Saved data entries
-------

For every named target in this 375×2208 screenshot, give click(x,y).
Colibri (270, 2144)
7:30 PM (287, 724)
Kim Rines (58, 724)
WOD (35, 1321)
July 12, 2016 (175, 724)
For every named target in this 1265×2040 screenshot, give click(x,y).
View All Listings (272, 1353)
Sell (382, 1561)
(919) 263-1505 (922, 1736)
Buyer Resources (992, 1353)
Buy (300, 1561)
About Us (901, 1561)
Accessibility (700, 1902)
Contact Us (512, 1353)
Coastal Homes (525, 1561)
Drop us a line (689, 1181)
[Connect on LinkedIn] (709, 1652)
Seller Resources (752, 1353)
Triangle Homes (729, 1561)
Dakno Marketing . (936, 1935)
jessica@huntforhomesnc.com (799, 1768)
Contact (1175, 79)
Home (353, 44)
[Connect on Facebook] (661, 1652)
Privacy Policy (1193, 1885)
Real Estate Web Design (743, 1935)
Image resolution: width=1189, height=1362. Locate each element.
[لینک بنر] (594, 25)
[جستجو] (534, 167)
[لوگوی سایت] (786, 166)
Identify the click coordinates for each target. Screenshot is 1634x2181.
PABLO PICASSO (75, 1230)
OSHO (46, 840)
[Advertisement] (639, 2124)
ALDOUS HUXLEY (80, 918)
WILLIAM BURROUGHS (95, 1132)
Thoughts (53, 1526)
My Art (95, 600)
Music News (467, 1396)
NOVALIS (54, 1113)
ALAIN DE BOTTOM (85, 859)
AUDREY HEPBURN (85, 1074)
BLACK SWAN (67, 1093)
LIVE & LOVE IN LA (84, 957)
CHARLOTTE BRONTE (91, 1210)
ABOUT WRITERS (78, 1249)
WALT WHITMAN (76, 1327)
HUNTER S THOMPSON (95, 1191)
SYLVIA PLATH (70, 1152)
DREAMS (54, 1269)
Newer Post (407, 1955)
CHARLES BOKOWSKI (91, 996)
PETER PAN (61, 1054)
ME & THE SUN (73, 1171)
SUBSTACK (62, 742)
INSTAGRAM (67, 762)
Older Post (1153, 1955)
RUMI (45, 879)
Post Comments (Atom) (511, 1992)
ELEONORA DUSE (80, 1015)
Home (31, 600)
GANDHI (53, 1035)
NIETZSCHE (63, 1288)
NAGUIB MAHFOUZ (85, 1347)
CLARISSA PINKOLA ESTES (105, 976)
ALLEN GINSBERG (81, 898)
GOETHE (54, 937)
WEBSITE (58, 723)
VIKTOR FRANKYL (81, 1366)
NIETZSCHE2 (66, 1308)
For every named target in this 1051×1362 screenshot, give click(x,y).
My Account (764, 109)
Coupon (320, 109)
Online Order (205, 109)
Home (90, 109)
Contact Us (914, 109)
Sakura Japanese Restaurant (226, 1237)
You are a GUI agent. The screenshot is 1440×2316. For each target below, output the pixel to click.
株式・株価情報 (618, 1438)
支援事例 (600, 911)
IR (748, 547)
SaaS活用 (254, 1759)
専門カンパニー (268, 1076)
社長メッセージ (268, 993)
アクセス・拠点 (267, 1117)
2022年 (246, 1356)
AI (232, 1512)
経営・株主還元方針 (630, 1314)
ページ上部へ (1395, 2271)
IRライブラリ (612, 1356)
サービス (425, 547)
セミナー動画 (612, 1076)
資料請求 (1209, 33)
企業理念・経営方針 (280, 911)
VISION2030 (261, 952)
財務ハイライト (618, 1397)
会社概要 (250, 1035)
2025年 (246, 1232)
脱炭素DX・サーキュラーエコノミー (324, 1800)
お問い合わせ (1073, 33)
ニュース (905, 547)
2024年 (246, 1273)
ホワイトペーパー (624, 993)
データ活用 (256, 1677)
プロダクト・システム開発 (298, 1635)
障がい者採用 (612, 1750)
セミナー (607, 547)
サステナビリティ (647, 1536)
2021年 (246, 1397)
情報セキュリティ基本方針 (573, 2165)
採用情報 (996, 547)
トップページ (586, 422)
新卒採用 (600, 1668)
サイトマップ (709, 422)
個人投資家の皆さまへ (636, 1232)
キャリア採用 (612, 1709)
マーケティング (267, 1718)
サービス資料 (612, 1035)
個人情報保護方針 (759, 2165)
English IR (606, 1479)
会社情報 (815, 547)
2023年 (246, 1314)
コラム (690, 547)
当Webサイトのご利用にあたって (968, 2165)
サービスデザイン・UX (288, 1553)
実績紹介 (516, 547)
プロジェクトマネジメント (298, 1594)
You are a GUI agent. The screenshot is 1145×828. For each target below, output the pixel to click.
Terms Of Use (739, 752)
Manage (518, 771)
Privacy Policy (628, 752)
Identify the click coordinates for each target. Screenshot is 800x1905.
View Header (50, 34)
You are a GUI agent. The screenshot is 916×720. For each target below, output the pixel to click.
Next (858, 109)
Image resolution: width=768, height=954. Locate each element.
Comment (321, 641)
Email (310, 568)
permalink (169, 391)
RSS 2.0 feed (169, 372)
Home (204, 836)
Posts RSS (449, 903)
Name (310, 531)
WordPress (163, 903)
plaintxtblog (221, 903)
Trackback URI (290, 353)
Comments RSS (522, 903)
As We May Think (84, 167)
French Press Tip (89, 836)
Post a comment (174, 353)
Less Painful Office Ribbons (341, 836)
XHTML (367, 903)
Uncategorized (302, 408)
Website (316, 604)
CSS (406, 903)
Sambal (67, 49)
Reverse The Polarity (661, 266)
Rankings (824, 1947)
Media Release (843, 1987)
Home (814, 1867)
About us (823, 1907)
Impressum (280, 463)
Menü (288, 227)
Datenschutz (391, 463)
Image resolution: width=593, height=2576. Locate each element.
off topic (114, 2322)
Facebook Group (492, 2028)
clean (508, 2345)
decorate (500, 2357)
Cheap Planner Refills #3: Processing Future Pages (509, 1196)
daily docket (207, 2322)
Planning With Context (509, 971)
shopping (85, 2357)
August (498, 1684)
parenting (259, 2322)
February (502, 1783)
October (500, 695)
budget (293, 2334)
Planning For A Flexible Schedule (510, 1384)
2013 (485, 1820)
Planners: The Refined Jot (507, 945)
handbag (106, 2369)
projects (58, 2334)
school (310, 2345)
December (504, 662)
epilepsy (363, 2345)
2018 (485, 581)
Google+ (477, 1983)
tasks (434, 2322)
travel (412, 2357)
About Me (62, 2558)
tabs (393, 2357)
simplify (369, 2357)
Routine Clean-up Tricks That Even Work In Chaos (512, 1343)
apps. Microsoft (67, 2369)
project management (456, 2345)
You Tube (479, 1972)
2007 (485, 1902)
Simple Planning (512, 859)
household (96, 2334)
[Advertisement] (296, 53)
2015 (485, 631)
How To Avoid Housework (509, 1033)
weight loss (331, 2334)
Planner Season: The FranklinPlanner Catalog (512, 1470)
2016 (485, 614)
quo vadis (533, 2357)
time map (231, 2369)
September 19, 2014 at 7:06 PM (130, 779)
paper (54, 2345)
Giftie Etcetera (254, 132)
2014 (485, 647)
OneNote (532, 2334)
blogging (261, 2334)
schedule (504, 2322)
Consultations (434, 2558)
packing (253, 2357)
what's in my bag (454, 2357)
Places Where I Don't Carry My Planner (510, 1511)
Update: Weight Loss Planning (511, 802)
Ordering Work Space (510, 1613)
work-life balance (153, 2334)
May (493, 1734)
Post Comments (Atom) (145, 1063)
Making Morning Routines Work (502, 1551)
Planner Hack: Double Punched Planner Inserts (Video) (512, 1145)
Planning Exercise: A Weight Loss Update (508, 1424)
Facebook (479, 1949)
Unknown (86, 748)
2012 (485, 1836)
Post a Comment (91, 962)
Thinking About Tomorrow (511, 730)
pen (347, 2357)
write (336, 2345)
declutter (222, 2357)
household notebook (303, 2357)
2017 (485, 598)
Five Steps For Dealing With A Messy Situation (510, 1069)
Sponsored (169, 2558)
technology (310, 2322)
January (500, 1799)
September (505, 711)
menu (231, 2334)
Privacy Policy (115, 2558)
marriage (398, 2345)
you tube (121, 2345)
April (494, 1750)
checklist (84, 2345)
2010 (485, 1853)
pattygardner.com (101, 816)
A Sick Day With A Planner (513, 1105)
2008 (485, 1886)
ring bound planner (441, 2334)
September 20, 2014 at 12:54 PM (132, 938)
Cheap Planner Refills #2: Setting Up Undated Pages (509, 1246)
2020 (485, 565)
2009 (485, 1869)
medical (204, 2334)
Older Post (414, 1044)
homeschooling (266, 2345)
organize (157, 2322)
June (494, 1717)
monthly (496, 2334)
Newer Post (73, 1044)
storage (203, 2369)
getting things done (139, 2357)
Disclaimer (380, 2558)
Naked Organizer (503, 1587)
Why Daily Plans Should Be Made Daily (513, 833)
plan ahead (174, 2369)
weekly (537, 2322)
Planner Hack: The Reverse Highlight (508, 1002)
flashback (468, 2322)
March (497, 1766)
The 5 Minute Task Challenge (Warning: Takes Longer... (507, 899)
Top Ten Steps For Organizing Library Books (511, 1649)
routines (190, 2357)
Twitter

-------

## ABOUT THIS EXERCISE
Can you repeat, word for word, every line above from the one containing "handbag (106, 2369)" down to the one containing "OneNote (532, 2334)", including both?

## WRITTEN SOLUTION
handbag (106, 2369)
projects (58, 2334)
school (310, 2345)
December (504, 662)
epilepsy (363, 2345)
2018 (485, 581)
Google+ (477, 1983)
tasks (434, 2322)
travel (412, 2357)
About Me (62, 2558)
tabs (393, 2357)
simplify (369, 2357)
Routine Clean-up Tricks That Even Work In Chaos (512, 1343)
apps. Microsoft (67, 2369)
project management (456, 2345)
You Tube (479, 1972)
2007 (485, 1902)
Simple Planning (512, 859)
household (96, 2334)
[Advertisement] (296, 53)
2015 (485, 631)
How To Avoid Housework (509, 1033)
weight loss (331, 2334)
Planner Season: The FranklinPlanner Catalog (512, 1470)
2016 (485, 614)
quo vadis (533, 2357)
time map (231, 2369)
September 19, 2014 at 7:06 PM (130, 779)
paper (54, 2345)
Giftie Etcetera (254, 132)
2014 (485, 647)
OneNote (532, 2334)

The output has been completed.